▶ _PROBLEM TO SOLVE_
Find the lines of data that contain the string "Join", then list them.

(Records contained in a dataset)

+-------+

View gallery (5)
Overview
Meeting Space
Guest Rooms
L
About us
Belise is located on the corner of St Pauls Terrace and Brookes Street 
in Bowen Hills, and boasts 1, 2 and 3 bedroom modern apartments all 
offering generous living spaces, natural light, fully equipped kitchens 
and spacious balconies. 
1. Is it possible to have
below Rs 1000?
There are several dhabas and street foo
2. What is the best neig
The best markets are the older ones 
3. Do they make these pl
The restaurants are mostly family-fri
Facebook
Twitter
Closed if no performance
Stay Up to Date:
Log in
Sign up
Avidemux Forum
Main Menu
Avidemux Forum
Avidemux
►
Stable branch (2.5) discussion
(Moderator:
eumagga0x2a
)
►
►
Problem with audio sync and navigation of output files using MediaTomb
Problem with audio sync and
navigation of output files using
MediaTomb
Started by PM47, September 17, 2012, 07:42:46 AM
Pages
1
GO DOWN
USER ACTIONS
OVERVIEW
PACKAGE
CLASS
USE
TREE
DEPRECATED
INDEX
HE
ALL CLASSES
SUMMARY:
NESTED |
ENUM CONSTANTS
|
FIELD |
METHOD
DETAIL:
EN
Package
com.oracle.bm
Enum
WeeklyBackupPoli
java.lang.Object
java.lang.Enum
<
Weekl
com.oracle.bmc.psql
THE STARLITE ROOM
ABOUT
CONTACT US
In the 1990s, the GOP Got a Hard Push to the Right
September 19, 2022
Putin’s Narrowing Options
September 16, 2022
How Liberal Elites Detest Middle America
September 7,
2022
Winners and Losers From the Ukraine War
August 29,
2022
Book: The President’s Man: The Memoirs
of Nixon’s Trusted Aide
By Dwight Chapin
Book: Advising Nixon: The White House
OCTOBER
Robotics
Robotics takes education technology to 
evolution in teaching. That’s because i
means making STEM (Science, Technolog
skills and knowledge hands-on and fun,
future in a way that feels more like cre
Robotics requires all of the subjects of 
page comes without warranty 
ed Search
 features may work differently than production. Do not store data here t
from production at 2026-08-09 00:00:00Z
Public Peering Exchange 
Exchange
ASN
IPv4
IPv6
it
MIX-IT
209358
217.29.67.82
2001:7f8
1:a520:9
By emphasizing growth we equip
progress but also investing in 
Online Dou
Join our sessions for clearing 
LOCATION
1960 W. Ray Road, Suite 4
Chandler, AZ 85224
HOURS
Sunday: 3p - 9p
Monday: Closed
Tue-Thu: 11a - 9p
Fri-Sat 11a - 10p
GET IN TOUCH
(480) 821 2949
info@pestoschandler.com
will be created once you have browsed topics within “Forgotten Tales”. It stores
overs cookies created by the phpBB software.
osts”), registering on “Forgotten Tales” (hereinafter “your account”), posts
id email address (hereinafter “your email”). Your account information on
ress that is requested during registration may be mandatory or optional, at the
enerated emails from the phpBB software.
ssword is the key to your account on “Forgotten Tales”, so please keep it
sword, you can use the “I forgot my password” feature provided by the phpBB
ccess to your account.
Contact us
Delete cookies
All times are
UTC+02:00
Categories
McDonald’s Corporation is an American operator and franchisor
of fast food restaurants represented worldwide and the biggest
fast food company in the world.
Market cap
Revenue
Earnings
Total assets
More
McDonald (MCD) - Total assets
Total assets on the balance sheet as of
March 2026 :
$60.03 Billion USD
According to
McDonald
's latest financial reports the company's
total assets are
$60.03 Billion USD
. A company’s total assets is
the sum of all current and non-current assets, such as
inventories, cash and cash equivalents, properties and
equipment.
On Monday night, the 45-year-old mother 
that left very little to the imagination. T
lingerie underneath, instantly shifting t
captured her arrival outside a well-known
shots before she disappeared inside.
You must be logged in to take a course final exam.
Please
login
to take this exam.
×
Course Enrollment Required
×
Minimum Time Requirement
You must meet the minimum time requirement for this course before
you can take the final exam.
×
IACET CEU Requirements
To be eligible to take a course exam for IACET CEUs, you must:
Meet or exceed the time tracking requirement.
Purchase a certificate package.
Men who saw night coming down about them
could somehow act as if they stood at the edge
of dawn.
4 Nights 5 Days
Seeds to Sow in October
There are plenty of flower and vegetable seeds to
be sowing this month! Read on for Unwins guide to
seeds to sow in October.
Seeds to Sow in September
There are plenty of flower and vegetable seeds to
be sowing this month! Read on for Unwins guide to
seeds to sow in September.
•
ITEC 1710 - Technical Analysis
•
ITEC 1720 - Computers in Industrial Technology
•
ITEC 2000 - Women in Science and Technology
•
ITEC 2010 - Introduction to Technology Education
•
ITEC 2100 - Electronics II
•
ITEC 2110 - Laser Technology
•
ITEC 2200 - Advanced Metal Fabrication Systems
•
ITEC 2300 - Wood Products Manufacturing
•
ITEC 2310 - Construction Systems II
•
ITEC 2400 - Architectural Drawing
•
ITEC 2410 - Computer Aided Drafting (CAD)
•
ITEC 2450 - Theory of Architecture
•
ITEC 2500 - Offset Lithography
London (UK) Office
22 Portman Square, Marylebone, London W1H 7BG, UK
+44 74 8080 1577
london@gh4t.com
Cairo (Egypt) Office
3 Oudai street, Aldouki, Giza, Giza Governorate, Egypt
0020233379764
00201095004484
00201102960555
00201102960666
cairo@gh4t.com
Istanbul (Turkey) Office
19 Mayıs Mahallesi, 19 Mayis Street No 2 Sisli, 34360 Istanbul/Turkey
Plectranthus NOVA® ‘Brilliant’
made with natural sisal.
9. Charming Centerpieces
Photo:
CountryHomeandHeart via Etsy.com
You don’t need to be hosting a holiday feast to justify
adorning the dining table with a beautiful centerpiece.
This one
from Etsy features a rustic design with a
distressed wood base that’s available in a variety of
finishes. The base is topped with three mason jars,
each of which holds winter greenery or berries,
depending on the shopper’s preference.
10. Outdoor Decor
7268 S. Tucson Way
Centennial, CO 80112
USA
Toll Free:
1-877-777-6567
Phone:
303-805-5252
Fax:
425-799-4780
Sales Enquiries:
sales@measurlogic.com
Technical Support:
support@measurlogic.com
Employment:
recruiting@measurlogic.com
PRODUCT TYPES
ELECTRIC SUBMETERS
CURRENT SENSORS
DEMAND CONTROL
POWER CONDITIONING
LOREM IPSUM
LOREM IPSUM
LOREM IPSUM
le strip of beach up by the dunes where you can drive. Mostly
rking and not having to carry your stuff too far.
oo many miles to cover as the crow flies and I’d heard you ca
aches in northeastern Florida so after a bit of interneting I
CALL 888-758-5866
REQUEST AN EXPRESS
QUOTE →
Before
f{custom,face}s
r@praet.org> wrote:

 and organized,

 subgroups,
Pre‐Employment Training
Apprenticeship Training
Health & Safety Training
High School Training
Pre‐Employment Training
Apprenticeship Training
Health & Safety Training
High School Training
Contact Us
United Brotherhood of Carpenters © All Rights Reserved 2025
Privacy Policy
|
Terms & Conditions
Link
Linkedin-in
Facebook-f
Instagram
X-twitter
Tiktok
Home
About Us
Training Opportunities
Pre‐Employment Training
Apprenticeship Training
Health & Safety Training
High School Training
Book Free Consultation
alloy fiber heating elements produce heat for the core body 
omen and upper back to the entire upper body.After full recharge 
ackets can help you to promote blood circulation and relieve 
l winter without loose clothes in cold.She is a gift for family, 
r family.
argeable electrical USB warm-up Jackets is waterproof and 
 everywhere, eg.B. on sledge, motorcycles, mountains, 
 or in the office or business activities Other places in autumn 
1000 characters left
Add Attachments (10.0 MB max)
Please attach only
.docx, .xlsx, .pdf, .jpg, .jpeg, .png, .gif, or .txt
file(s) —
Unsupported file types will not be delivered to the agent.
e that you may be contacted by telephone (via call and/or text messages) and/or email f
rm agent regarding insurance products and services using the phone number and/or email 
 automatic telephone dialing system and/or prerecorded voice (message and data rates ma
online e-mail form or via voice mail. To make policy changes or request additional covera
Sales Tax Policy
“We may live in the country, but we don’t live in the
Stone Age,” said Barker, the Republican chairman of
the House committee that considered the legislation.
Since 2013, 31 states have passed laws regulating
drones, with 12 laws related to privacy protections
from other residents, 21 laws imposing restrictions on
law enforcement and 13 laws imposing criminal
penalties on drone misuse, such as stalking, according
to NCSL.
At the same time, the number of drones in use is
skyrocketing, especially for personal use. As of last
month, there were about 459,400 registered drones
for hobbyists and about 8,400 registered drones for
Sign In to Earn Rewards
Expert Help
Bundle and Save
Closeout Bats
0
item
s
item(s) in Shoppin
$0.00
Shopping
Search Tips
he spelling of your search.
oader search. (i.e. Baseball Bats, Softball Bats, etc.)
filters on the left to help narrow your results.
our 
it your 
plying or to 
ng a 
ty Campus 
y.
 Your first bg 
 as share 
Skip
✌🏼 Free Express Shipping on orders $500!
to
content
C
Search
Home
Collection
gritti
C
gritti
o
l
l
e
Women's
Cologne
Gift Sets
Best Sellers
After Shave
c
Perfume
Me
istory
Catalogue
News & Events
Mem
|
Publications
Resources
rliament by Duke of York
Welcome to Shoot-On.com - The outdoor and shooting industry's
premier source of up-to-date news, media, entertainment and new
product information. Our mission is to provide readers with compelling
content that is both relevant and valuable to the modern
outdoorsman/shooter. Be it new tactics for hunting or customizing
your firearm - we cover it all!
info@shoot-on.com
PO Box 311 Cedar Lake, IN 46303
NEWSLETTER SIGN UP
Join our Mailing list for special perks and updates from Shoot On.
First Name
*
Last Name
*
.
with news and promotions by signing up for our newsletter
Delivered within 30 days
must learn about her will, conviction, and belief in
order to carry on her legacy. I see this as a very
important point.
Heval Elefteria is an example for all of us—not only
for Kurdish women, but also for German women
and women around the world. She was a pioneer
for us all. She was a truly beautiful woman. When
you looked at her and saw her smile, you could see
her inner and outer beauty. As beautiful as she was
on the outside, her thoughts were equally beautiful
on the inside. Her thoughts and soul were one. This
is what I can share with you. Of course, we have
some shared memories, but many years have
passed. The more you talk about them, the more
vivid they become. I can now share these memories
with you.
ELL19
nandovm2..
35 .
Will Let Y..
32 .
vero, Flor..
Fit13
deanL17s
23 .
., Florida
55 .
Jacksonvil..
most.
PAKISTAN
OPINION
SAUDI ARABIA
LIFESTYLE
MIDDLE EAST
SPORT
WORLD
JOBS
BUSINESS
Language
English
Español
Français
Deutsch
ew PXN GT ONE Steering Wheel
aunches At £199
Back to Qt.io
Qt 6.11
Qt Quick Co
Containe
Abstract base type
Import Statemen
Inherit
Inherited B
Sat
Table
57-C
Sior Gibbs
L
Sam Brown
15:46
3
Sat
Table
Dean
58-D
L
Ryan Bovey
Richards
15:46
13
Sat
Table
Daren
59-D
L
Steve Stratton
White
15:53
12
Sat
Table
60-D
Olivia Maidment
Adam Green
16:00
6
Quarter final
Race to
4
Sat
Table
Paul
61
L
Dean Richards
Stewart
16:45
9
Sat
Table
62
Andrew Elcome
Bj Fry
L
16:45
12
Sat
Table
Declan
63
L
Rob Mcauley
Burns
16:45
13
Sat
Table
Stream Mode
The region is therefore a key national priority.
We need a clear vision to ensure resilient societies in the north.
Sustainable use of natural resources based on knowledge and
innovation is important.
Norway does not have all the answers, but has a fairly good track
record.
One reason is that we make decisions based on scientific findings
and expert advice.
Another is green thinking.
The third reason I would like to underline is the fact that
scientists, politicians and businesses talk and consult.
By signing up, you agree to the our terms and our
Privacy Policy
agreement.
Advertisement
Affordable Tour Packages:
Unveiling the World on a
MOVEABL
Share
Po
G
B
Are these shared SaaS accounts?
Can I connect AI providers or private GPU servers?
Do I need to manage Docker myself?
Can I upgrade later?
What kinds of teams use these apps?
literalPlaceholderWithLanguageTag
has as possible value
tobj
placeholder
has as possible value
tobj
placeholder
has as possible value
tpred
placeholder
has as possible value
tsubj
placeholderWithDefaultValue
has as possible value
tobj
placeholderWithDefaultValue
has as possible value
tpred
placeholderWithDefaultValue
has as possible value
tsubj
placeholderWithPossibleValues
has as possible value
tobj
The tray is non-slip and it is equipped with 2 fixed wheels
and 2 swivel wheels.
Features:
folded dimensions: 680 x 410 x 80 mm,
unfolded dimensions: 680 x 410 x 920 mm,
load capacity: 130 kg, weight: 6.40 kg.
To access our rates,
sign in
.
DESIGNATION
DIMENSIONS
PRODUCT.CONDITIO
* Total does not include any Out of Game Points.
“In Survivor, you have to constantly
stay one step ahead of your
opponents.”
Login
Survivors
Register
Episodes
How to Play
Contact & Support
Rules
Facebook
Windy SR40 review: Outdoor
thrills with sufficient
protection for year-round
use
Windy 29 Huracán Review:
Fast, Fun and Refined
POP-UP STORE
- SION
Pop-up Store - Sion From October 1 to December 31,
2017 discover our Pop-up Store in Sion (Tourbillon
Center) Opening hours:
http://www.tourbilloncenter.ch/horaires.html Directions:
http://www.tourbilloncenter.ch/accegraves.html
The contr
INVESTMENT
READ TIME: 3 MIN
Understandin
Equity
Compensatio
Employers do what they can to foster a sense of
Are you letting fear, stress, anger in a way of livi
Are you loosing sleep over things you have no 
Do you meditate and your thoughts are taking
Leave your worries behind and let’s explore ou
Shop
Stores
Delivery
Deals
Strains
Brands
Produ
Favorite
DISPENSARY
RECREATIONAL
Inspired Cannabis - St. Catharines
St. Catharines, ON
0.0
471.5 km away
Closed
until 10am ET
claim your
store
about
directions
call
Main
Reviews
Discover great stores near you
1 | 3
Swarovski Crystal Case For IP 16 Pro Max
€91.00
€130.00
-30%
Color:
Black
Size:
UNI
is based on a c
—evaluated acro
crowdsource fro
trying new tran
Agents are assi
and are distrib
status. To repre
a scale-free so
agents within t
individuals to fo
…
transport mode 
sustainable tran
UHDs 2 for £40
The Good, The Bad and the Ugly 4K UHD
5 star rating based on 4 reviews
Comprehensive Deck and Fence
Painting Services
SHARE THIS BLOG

+-------+

▶ _TASK RESPONSE_
Join our sessions for clearing 
Join our Mailing list for special perks and updates from Shoot On.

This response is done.